(Input material):

○ ○ ○ ○ ○

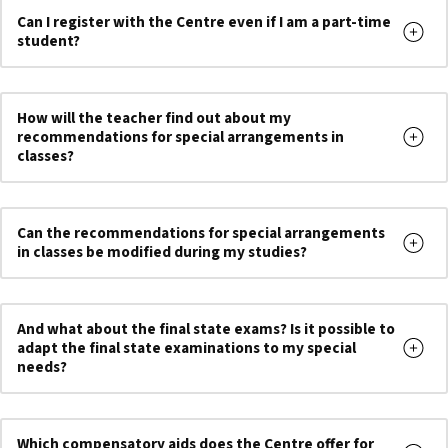
Can I register with the Centre even if I am a part-time
student?
How will the teacher find out about my
recommendations for special arrangements in
classes?
Can the recommendations for special arrangements
in classes be modified during my studies?
And what about the final state exams? Is it possible to
adapt the final state examinations to my special
needs?
Which compensatory aids does the Centre offer for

○ ○ ○ ○ ○

Whenever the string "recommendations" shows up in a line above, copy that line.

(Reply to the exercise):
recommendations for special arrangements in
Can the recommendations for special arrangements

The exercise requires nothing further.